Notes on Agamben’s Homo Sacer:

  1. Starting our reading of “Homo Sacer”, I’m already feeling a big difference in the style of writing between Agamben and Zizek. I guess I’d gotten used to Zizek’s way of giving many popular examples and spiraling back to previous concepts. So far, reading Agamben seems certainly very different in that he very carefully progresses along the concepts and arguments.
  2. I still don’t know how to answer the question raised at the end of the meeting: Are we all abandoned by the law? I’d like to better understand what he’s describing when he talks about the original form or relationship between law and life.
  3. For another perspective on biopolitics, I would highly suggest the three-part documentary series All Watched Over by Machines of Loving Grace by Adam Curtis, in which he explores the effects of developments in biology and ecology on our collective consciousness.
  4. Would it be fair to say that “Homo Sacer” tries to raise the question of why is it that democracy could create the space for dictatorship?… I’m really not sure how to formulate this question.
  5. My attempt at clarifying Agamben’s ideas of “constituted” and “constituting” power: “Constituting” power is that which constitutes rules, or rather, that which actively creates rules. “Constituted” power is that which inherits, enforces, and upholds the rules, or rather, that which has rules bestowed upon it.
  6. This note is about the notes themselves. I just wanted to share a nice experience I had that involved the notes and the new appreciation for them that it gave me… I recently attempted to synthesize answers to some questions concerning Zizek and Lacan from research I did that included several of our past notes. (I used our site’s search bar to find posts that had names or key words I was trying to reference.) It was nice because I had a very fuzzy memory of us either talking or writing about certain topics, but being able to go back and read specific notes and connect them to specific meetings/recordings helped unify the knowledge and insight we gained with other reference materials. Anyway, so this process helped me write what I feel were reasonable answers to the questions posed.
    But beyond providing a nice reference for knowledge, this small experience gave me a new perspective on our notes. I used to think of them strictly as a Circle member’s way of showing engagement with our reading (as is suggested in our Project), but now I also see them as a way of capturing the collective knowledge we gained for posterity.
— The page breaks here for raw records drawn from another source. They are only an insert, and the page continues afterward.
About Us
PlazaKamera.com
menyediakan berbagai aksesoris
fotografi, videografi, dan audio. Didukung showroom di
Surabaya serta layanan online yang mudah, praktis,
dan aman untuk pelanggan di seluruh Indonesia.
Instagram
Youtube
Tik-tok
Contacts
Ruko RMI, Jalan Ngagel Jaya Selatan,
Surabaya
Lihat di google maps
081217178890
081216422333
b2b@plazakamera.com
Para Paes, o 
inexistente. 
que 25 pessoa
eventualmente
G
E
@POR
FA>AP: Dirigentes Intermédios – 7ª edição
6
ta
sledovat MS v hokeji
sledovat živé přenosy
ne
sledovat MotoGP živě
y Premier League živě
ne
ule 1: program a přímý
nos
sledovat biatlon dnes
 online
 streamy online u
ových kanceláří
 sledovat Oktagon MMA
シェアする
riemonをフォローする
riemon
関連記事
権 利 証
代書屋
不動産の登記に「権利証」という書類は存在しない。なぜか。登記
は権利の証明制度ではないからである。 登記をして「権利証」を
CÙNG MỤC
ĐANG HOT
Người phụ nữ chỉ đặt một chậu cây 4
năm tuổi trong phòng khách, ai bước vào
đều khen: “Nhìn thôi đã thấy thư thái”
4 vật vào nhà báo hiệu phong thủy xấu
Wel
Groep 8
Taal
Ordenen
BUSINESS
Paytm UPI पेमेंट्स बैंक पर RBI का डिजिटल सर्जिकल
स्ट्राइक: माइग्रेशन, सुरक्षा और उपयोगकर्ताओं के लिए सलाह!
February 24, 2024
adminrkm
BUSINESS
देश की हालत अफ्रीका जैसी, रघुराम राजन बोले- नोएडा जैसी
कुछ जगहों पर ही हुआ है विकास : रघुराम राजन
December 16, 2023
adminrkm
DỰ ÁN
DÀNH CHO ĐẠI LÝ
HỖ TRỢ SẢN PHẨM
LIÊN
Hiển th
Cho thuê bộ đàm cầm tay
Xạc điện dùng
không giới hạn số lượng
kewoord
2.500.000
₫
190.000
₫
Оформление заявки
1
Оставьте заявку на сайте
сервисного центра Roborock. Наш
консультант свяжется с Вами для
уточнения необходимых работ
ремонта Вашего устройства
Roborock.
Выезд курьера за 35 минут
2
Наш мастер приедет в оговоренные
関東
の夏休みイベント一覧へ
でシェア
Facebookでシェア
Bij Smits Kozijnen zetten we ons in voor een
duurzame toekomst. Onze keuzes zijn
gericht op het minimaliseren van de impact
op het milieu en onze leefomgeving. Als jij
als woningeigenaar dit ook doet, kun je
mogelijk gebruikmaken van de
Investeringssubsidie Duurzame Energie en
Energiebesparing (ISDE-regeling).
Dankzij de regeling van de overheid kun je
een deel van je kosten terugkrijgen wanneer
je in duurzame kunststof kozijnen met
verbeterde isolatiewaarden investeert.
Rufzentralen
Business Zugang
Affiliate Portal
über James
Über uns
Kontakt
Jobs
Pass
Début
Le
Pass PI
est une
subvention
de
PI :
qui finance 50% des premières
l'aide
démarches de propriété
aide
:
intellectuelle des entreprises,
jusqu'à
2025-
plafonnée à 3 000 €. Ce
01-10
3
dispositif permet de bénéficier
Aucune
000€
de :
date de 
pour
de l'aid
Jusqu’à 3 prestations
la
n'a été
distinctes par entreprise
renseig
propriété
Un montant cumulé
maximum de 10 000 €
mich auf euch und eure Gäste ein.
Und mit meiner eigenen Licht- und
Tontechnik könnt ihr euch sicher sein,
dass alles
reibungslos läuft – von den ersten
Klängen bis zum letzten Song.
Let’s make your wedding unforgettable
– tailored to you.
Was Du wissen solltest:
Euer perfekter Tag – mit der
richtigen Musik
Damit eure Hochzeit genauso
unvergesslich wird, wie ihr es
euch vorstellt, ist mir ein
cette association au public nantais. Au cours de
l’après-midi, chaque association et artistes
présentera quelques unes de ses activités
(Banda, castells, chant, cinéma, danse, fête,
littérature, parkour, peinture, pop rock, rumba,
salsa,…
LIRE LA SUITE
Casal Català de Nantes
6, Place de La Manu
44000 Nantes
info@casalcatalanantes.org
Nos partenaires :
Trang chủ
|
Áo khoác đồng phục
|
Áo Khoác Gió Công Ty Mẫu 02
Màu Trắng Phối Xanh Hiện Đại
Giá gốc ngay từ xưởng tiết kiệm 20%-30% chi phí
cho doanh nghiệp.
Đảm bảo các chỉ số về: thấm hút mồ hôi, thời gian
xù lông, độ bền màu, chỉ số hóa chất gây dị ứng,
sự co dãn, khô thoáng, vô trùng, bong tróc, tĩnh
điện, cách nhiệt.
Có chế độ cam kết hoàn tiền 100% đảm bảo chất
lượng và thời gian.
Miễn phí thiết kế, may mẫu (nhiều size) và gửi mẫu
Some of these notes were so old that I hardly remembered reading them to begin with; I’m happy to see that through our notes, these bits of our knowledge stored for the future, for us and for anyone else out there reading them.
  7. I’ve been trying to figure out why Agamben says the homo sacer is “essential” to the law according. I’m wondering if he’s essential because the law needs a way to assert its reach even over the things that are outside of it. That is to say, through the homo sacer, the law can show that it is even up to it to determine who is outside the law. Not sure; I would like to clarify this concept through further readings of Agamben.
  8. What other examples of paradigms?